Coupling (probability)

Last updated October 04, 2023

In probability theory, coupling is a proof technique that allows one to compare two unrelated random variables (distributions) $X$ and $Y$ by creating a random vector $W$ whose marginal distributions correspond to $X$ and $Y$ respectively. The choice of $W$ is generally not unique, and the whole idea of "coupling" is about making such a choice so that $X$ and $Y$ can be related in a particularly desirable way.

Definition

Using the standard formalism of probability, let $X_{1}$ and $X_{2}$ be two random variables defined on probability spaces $(\Omega _{1},F_{1},P_{1})$ and $(\Omega _{2},F_{2},P_{2})$ . Then a coupling of $X_{1}$ and $X_{2}$ is a new probability space $(\Omega ,F,P)$ over which there are two random variables $Y_{1}$ and $Y_{2}$ such that $Y_{1}$ has the same distribution as $X_{1}$ while $Y_{2}$ has the same distribution as $X_{2}$ .

An interesting case is when $Y_{1}$ and $Y_{2}$ are not independent.

Examples

Random walk

Assume two particles A and B perform a simple random walk in two dimensions, but they start from different points. The simplest way to couple them is simply to force them to walk together. On every step, if A walks up, so does B, if A moves to the left, so does B, etc. Thus, the difference between the two particles' positions stays fixed. As far as A is concerned, it is doing a perfect random walk, while B is the copycat. B holds the opposite view, i.e. that it is, in effect, the original and that A is the copy. And in a sense they both are right. In other words, any mathematical theorem, or result that holds for a regular random walk, will also hold for both A and B.

Consider now a more elaborate example. Assume that A starts from the point (0,0) and B from (10,10). First couple them so that they walk together in the vertical direction, i.e. if A goes up, so does B, etc., but are mirror images in the horizontal direction i.e. if A goes left, B goes right and vice versa. We continue this coupling until A and B have the same horizontal coordinate, or in other words are on the vertical line (5,y). If they never meet, we continue this process forever (the probability of that is zero, though). After this event, we change the coupling rule. We let them walk together in the horizontal direction, but in a mirror image rule in the vertical direction.

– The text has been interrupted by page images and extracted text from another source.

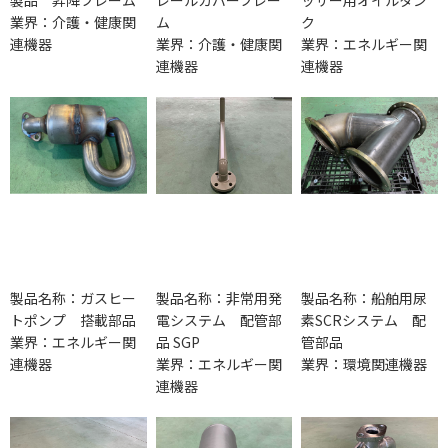
業界：介護・健康関
ム
ク
連機器
業界：介護・健康関
業界：エネルギー関
連機器
連機器
製品名称：ガスヒー
製品名称：非常用発
製品名称：船舶用尿
トポンプ 搭載部品
電システム 配管部
素SCRシステム 配
業界：エネルギー関
品 SGP
管部品
連機器
業界：エネルギー関
業界：環境関連機器
連機器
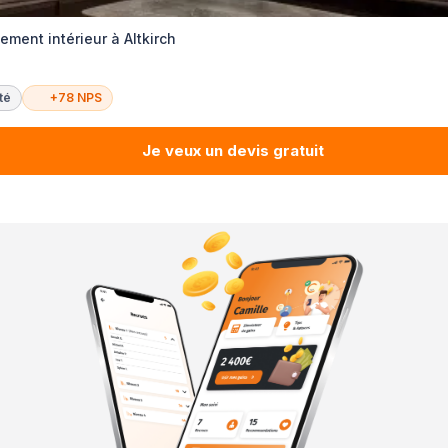
ment intérieur à Altkirch
té
+78 NPS
Je veux un devis gratuit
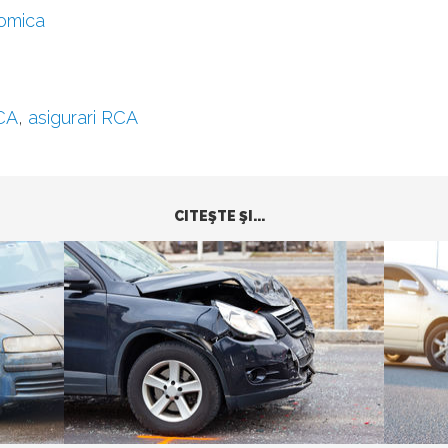
omica
CA
,
asigurari RCA
CITEŞTE ŞI...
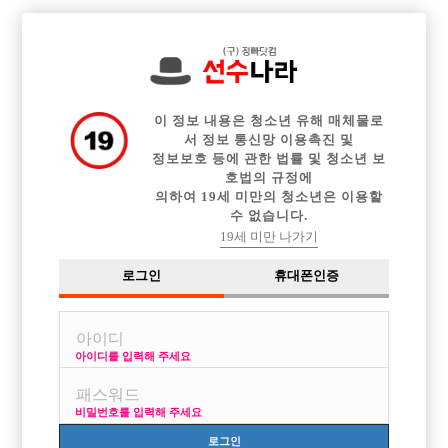

중빠 구인정보
아빠방 구인정보
웨이터 구인정보
전체 구인정보
이력서등록
이력서정보
커뮤니티
광고안내
이 정보 내용은 청소년 유해 매체물로
서 정보 통신망 이용촉진 및
정보보호 등에 관한 법률 및 청소년 보
호법의 규정에
의하여 19세 미만의 청소년은 이용할
수 없습니다.
19세 미만 나가기
로그인
휴대폰인증
아이디를 입력해 주세요
노원 챔프에서 선수분들 모집합니다.초보가능
박스명 :노원 챔프

비밀번호를 입력해 주세요
업소명 :기모찌

로그인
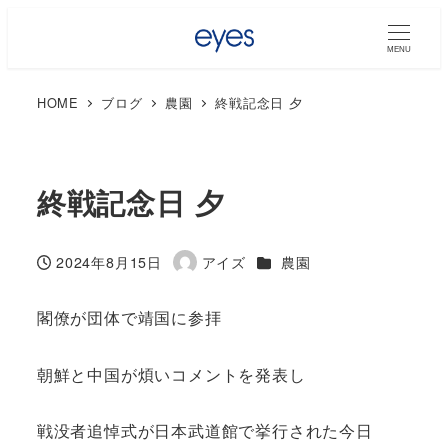
MENU
HOME
ブログ
農園
終戦記念日 夕
終戦記念日 夕
カテゴリー
2024年8月15日
アイズ
農園
投稿日
著
者
閣僚が団体で靖国に参拝
朝鮮と中国が煩いコメントを発表し
戦没者追悼式が日本武道館で挙行された今日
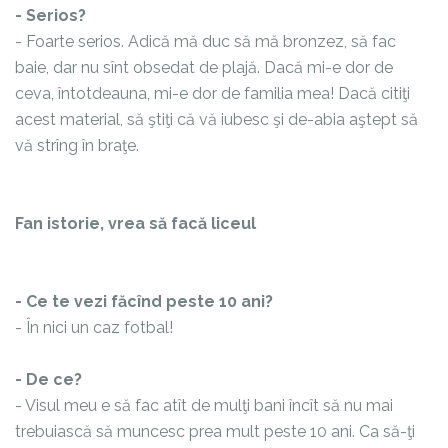
- Serios?
- Foarte serios. Adică mă duc să mă bronzez, să fac
baie, dar nu sînt obsedat de plajă. Dacă mi-e dor de
ceva, întotdeauna, mi-e dor de familia mea! Dacă citiţi
acest material, să ştiţi că vă iubesc şi de-abia aştept să
vă strîng în braţe.
Fan istorie, vrea să facă liceul
- Ce te vezi făcînd peste 10 ani?
- În nici un caz fotbal!
- De ce?
- Visul meu e să fac atît de mulţi bani încît să nu mai
trebuiască să muncesc prea mult peste 10 ani. Ca să-ţi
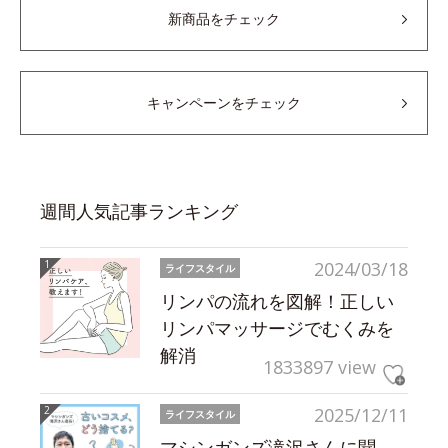
新商品をチェック
キャンペーンをチェック
週間人気記事ランキング
2024/03/18
ライフスタイル
リンパの流れを図解！正しい
リンパマッサージでむくみを
解消
1833897 view
2025/12/11
ライフスタイル
マシンガンズ滝沢さんに聞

We continue this rule until they meet in the vertical direction too (if they do), and from that point on, we just let them walk together.

This is a coupling in the sense that neither particle, taken on its own, can "feel" anything we did. Neither the fact that the other particle follows it in one way or the other, nor the fact that we changed the coupling rule or when we did it. Each particle performs a simple random walk. And yet, our coupling rule forces them to meet almost surely and to continue from that point on together permanently. This allows one to prove many interesting results that say that "in the long run", it is not important where you started in order to obtain that particular result.

Biased coins

Assume two biased coins, the first with probability p of turning up heads and the second with probability q > p of turning up heads. Intuitively, if both coins are tossed the same number of times, we should expect the first coin turns up fewer heads than the second one. More specifically, for any fixed k, the probability that the first coin produces at least k heads should be less than the probability that the second coin produces at least k heads. However proving such a fact can be difficult with a standard counting argument.^[1] Coupling easily circumvents this problem.

Let X₁, X₂, ..., X_n be indicator variables for heads in a sequence of flips of the first coin. For the second coin, define a new sequence Y₁, Y₂, ..., Y_n such that

if X_i = 1, then Y_i = 1,
if X_i = 0, then Y_i = 1 with probability (q − p)/(1 − p).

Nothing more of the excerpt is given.